Problem statement: Images stay out. Everything else in the records is repeated exactly.

Records provided:
┌────────
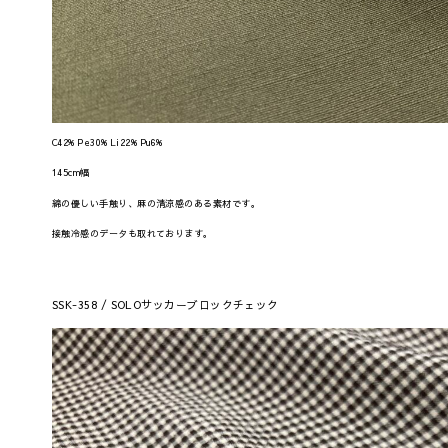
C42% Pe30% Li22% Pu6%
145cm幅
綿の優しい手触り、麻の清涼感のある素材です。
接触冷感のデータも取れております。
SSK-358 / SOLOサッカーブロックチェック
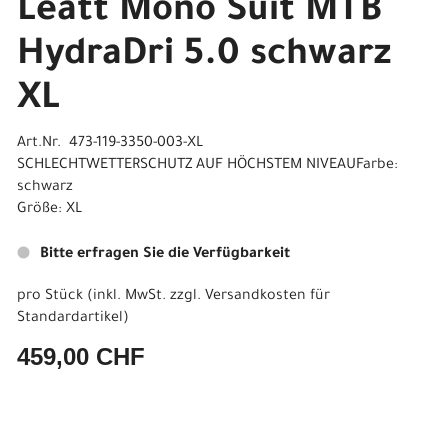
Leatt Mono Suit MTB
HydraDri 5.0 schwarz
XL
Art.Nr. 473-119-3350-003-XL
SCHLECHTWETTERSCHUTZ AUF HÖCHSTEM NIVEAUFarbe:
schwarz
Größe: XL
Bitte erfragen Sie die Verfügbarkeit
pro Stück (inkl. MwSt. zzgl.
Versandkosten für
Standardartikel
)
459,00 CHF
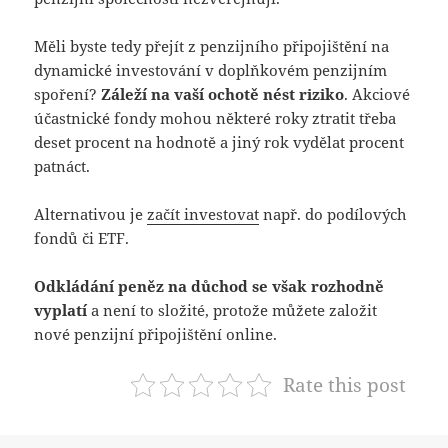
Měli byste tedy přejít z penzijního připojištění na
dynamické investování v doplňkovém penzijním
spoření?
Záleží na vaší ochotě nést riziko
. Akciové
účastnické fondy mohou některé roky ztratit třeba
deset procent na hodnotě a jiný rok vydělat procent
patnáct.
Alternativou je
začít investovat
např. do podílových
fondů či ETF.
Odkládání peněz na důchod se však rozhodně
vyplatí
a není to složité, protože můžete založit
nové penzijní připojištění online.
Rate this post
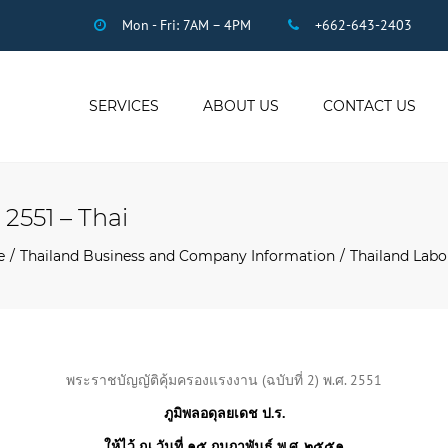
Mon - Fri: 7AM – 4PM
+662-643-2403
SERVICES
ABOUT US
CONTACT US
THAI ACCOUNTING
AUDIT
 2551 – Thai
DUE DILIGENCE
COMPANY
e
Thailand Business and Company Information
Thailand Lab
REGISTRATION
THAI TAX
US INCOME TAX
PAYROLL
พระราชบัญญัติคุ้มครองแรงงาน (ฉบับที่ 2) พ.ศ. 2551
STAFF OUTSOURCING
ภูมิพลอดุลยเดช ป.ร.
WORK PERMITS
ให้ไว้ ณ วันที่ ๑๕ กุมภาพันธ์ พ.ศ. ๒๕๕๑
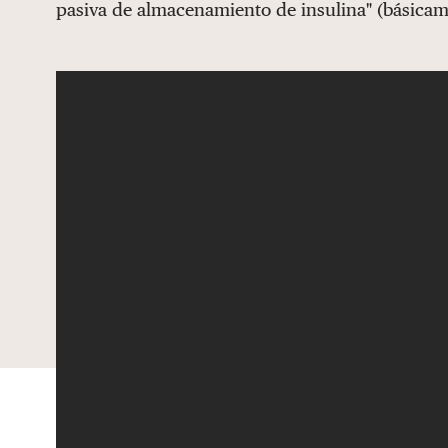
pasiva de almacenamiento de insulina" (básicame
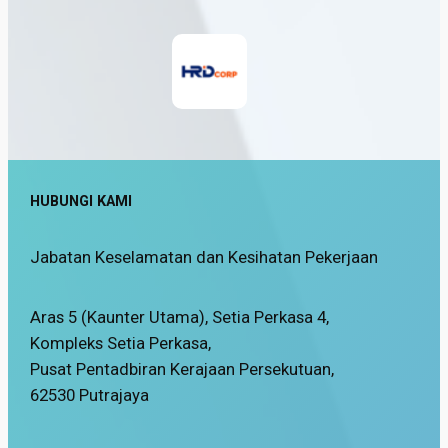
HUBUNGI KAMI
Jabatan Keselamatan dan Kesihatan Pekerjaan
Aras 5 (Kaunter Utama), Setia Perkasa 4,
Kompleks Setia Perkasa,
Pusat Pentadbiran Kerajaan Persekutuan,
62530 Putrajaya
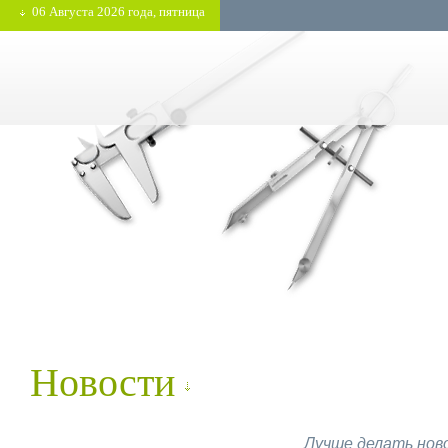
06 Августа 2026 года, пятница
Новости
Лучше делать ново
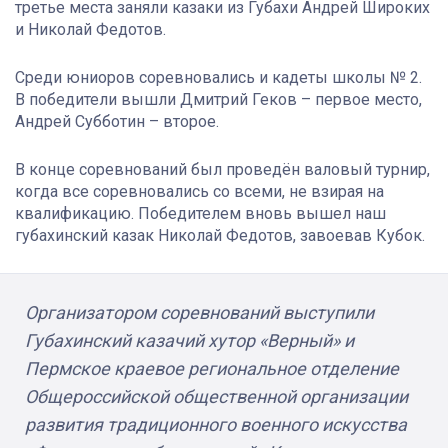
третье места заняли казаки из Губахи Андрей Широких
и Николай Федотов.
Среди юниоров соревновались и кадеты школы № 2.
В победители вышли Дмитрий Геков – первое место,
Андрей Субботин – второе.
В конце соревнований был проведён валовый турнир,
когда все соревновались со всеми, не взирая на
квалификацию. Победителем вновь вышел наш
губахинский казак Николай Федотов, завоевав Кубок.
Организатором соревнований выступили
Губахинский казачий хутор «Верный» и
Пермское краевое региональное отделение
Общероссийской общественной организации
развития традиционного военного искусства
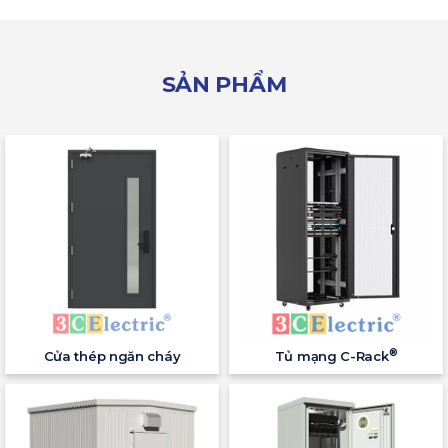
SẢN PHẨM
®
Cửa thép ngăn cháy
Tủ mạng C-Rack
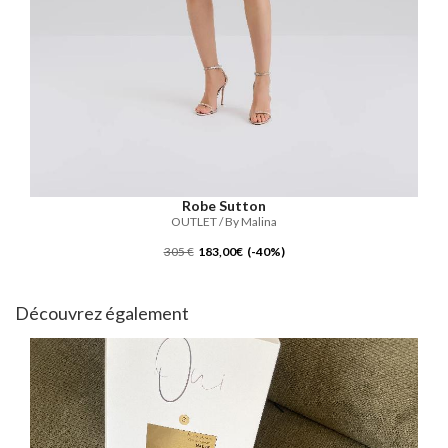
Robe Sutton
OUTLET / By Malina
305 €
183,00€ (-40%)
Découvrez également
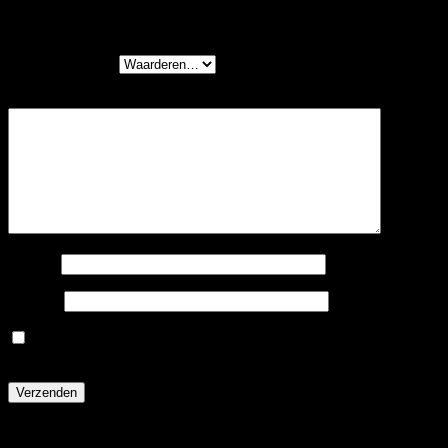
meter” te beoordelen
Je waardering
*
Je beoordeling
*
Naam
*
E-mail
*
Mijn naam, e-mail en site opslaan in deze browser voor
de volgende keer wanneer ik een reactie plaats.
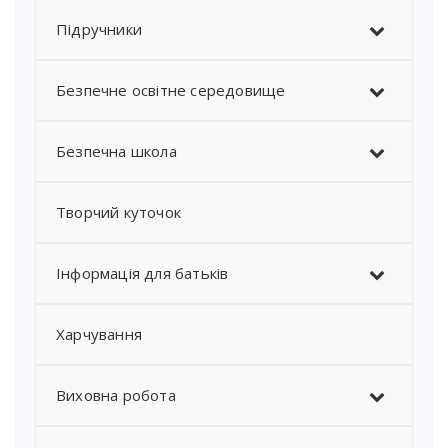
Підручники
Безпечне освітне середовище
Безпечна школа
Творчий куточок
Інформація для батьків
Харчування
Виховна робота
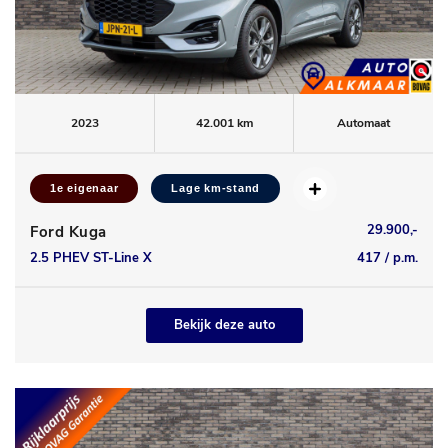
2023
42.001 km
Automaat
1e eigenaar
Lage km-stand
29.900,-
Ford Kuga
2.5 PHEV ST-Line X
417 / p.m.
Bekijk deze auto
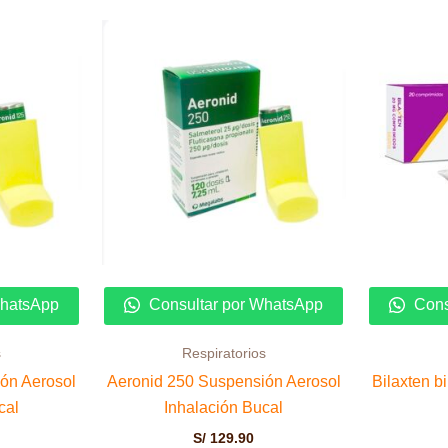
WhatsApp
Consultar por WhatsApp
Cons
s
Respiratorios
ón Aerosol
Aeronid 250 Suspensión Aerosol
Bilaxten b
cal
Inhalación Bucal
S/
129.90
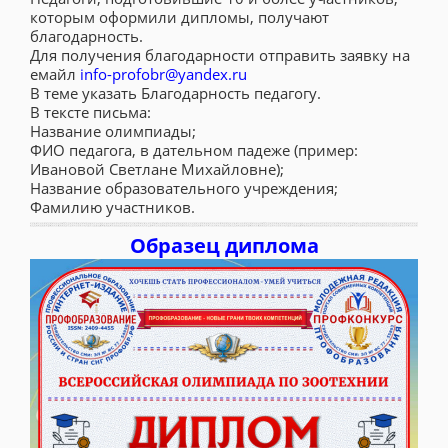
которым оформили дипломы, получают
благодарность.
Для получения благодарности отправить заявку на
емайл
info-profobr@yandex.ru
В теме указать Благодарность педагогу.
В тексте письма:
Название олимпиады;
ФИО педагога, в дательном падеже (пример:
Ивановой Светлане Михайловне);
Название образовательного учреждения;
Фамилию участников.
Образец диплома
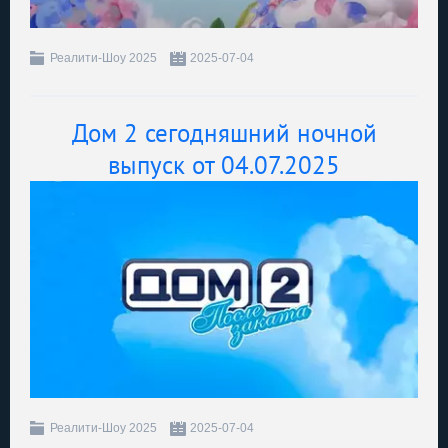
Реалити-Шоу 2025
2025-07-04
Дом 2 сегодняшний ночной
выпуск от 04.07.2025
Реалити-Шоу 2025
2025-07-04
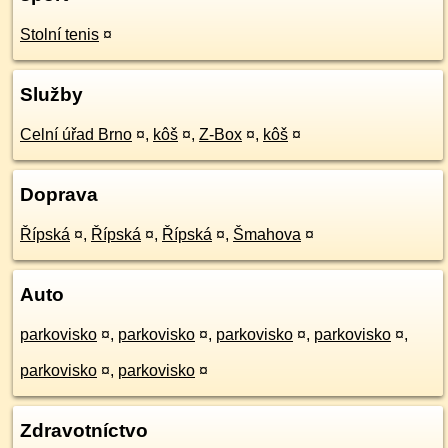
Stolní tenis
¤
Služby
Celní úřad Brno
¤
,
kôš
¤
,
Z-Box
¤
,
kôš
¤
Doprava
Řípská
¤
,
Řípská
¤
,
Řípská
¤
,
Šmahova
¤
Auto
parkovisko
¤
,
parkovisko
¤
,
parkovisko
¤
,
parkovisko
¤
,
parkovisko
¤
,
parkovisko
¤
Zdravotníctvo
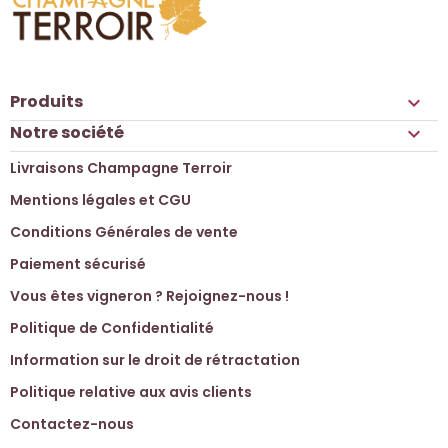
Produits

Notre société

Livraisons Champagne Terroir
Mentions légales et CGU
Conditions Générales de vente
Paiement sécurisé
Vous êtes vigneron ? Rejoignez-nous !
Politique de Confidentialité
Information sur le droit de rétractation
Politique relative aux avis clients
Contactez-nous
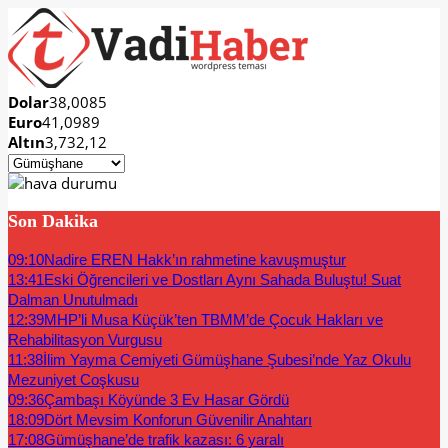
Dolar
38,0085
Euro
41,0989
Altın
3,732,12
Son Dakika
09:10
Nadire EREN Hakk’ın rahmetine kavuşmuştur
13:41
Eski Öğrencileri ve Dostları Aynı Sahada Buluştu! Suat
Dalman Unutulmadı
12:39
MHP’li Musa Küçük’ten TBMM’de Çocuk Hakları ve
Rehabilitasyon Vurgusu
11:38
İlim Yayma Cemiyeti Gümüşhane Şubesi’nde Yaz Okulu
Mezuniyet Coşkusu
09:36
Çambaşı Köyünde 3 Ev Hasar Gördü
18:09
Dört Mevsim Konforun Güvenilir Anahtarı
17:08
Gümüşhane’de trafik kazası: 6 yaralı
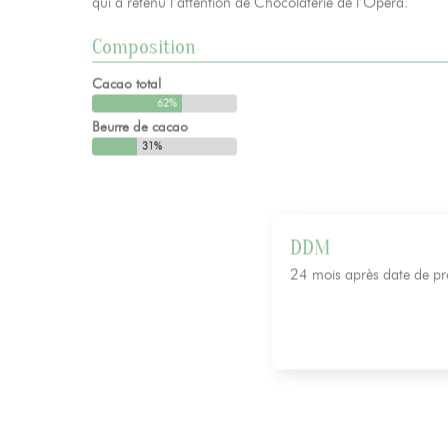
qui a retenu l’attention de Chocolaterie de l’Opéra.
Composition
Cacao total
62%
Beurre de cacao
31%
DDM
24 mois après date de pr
└────────
Response area:
C42% Pe30% Li22% Pu6%
145cm幅
綿の優しい手触り、麻の清涼感のある素材です。
接触冷感のデータも取れております。
SSK-358 / SOLOサッカーブロックチェック
Leatt Mono Suit MTB
HydraDri 5.0 schwarz
XL
Art.Nr. 473-119-3350-003-XL
SCHLECHTWETTERSCHUTZ AUF HÖCHSTEM NIVEAUFarbe:
schwarz
Größe: XL
Bitte erfragen Sie die Verfügbarkeit
pro Stück (inkl. MwSt. zzgl.
Versandkosten für
Standardartikel
)
459,00 CHF
Měli byste tedy přejít z penzijního připojištění na
dynamické investování v doplňkovém penzijním
spoření?
Záleží na vaší ochotě nést riziko
. Akciové
účastnické fondy mohou některé roky ztratit třeba
deset procent na hodnotě a jiný rok vydělat procent
patnáct.
Alternativou je
začít investovat
např. do podílových
fondů či ETF.
Odkládání peněz na důchod se však rozhodně
vyplatí
a není to složité, protože můžete založit
nové penzijní připojištění online.
Rate this post
Mon - Fri: 7AM – 4PM
+662-643-2403
SERVICES
ABOUT US
CONTACT US
THAI ACCOUNTING
AUDIT
 2551 – Thai
DUE DILIGENCE
COMPANY
e
Thailand Business and Company Information
Thailand Lab
REGISTRATION
THAI TAX
US INCOME TAX
PAYROLL
พระราชบัญญัติคุ้มครองแรงงาน (ฉบับที่ 2) พ.ศ. 2551
STAFF OUTSOURCING
ภูมิพลอดุลยเดช ป.ร.
WORK PERMITS
ให้ไว้ ณ วันที่ ๑๕ กุมภาพันธ์ พ.ศ. ๒๕๕๑
pasiva de almacenamiento de insulina" (básicame
HUBUNGI KAMI
Jabatan Keselamatan dan Kesihatan Pekerjaan
Aras 5 (Kaunter Utama), Setia Perkasa 4,
Kompleks Setia Perkasa,
Pusat Pentadbiran Kerajaan Persekutuan,
62530 Putrajaya
06 Августа 2026 года, пятница
Новости
Лучше делать ново
третье места заняли казаки из Губахи Андрей Широких
и Николай Федотов.
Среди юниоров соревновались и кадеты школы № 2.
В победители вышли Дмитрий Геков – первое место,
Андрей Субботин – второе.
В конце соревнований был проведён валовый турнир,
когда все соревновались со всеми, не взирая на
квалификацию. Победителем вновь вышел наш
губахинский казак Николай Федотов, завоевав Кубок.
Организатором соревнований выступили
Губахинский казачий хутор «Верный» и
Пермское краевое региональное отделение
Общероссийской общественной организации
развития традиционного военного искусства
SẢN PHẨM
®
Cửa thép ngăn cháy
Tủ mạng C-Rack
Robe Sutton
OUTLET / By Malina
305 €
183,00€ (-40%)
Découvrez également
meter” te beoordelen
Je waardering
*
Je beoordeling
*
Naam
*
E-mail
*
Mijn naam, e-mail en site opslaan in deze browser voor
de volgende keer wanneer ik een reactie plaats.
Підручники
Безпечне освітне середовище
Безпечна школа
Творчий куточок
Інформація для батьків
Харчування
Виховна робота
2023
42.001 km
Automaat
1e eigenaar
Lage km-stand
29.900,-
Ford Kuga
2.5 PHEV ST-Line X
417 / p.m.
Bekijk deze auto
WhatsApp
Consultar por WhatsApp
Cons
s
Respiratorios
ón Aerosol
Aeronid 250 Suspensión Aerosol
Bilaxten b
cal
Inhalación Bucal
S/
129.90
которым оформили дипломы, получают
благодарность.
Для получения благодарности отправить заявку на
емайл
info-profobr@yandex.ru
В теме указать Благодарность педагогу.
В тексте письма:
Название олимпиады;
ФИО педагога, в дательном падеже (пример:
Ивановой Светлане Михайловне);
Название образовательного учреждения;
Фамилию участников.
Образец диплома
Реалити-Шоу 2025
2025-07-04
Дом 2 сегодняшний ночной
выпуск от 04.07.2025
Реалити-Шоу 2025
2025-07-04
Stolní tenis
¤
Služby
Celní úřad Brno
¤
,
kôš
¤
,
Z-Box
¤
,
kôš
¤
Doprava
Řípská
¤
,
Řípská
¤
,
Řípská
¤
,
Šmahova
¤
Auto
parkovisko
¤
,
parkovisko
¤
,
parkovisko
¤
,
parkovisko
¤
,
parkovisko
¤
,
parkovisko
¤
Zdravotníctvo
Produits

Notre société

Livraisons Champagne Terroir
Mentions légales et CGU
Conditions Générales de vente
Paiement sécurisé
Vous êtes vigneron ? Rejoignez-nous !
Politique de Confidentialité
Information sur le droit de rétractation
Politique relative aux avis clients
Contactez-nous
Dolar
38,0085
Euro
41,0989
Altın
3,732,12
Son Dakika
09:10
Nadire EREN Hakk’ın rahmetine kavuşmuştur
13:41
Eski Öğrencileri ve Dostları Aynı Sahada Buluştu! Suat
Dalman Unutulmadı
12:39
MHP’li Musa Küçük’ten TBMM’de Çocuk Hakları ve
Rehabilitasyon Vurgusu
11:38
İlim Yayma Cemiyeti Gümüşhane Şubesi’nde Yaz Okulu
Mezuniyet Coşkusu
09:36
Çambaşı Köyünde 3 Ev Hasar Gördü
18:09
Dört Mevsim Konforun Güvenilir Anahtarı
17:08
Gümüşhane’de trafik kazası: 6 yaralı
qui a retenu l’attention de Chocolaterie de l’Opéra.
Composition
Cacao total
62%
Beurre de cacao
31%
DDM
24 mois après date de pr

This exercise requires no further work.